Bio Kamalika Chaudhuri is an Assistant Professor in the Computer Science and Engineering Department at UC San Diego. Prior to joining the department, she received a PhD in Computer Science from UC Berkeley in 2007, and was a postdoctoral researcher at UC San Diego from 2007-2010. She is the recipient of a Hellman Faculty Fellowship and she received an NSF CAREER award in 2012. Kamalika's research is on learning theory, which deals with the theoretical foundations of machine learning. She is particularly interested in privacy-preserving machine learning -- how to learn a good predictor from sensitive training data, while ensuring the privacy of individuals in the data set.
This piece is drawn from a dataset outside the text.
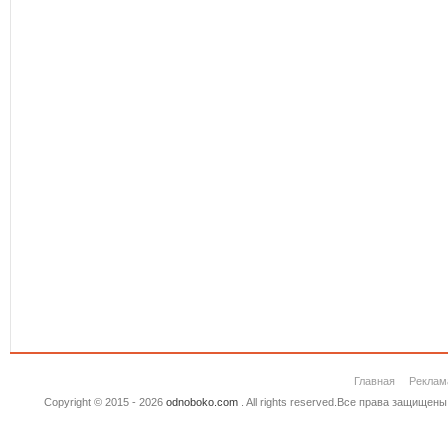
Главная
Реклам
Copyright © 2015 - 2026
odnoboko.com
. All rights reserved.Все права защище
Adam Tauman Kalai, Microsoft Research

Crowdsourced Data Representations

Abstract People understand many domains more deeply than today's machine learning systems. Having a good representation for a problem is crucial to the success of intelligent systems. In this talk, we discuss recent work and future opportunities for how humans can aid machine learning algorithms. Beyond simply labeling data, the crowd can help uncover the latent representation behind a problem. We discuss recent work on eliciting features using active learning as well as other aspects of crowdsourcing and machine learning, such as how crowdsourcing can help generate data, raise questions, and assist in more complex AI tasks.
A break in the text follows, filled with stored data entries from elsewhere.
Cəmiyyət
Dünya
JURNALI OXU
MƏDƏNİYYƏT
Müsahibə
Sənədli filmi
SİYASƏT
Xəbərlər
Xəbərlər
Bio Adam Tauman Kalai received his BA (1996) from Harvard, and MA (1998) and PhD (2001) under the supervision of Avrim Blum from CMU. After an NSF postdoctoral fellowship at M.I.T. with Santosh Vempala, he served as an assistant professor at the Toyota Technological institute at Chicago and then at Georgia Tech. He is now a Principal Researcher at Microsoft Research New England. His honors include an NSF CAREER award and an Alfred P. Sloan fellowship. His research focuses on human computation, machine learning, and algorithms.
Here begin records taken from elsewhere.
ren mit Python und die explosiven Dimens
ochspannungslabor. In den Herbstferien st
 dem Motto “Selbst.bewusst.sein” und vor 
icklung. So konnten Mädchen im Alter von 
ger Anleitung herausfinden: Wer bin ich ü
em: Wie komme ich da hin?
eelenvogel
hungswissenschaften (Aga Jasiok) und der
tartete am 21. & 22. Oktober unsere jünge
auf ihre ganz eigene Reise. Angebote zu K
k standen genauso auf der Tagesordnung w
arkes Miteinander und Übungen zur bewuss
Richard Samworth, University of Cambridge

Random Projection Ensemble Classification

Abstract We introduce a very general method for high-dimensional classification, based on careful combination of the results of applying an arbitrary base classifier to random projections of the feature vectors into a lower-dimensional space. In one special case that we study in detail, the random projections are divided into non-overlapping blocks, and within each block we select the projection yielding the smallest estimate of the test error. Our random projection ensemble classifier then aggregates the results of applying the base classifier on the selected projections, with a data-driven voting threshold to determine the final assignment. Our theoretical results elucidate the effect on performance of increasing the number of projections. Moreover, under a boundary condition implied by the sufficient dimension reduction assumption, we show that the test excess risk of the random projection ensemble classifier can be controlled by terms that do not depend on the original data dimension. The classifier is also compared empirically with several other popular high-dimensional classifiers via an extensive simulation study, which reveals its excellent finite-sample performance.

Bio Richard Samworth is Professor of Statistics in the Statistical Laboratory at the University of Cambridge, and currently holds a GBP 1.2M Engineering and Physical Sciences Research Council Early Career Fellowship. He received his PhD in Statistics, also from the University of Cambridge, in 2004. Richard's main research interests are in nonparametric and high-dimensional statistical inference. Particular research topics include shape-constrained density and other nonparametric function estimation problems, nonparametric classification, clustering and regression, Independent Component Analysis, bagging and high-dimensional variable selection problems. Richard was awarded the Royal Statistical Society (RSS) Research prize (2008), the RSS Guy Medal in Bronze (2012) and a Philip Leverhulme prize (2014). He has been elected a Fellow of the Institute for Mathematical Statistics (2014) and the American Statistical Association (2015).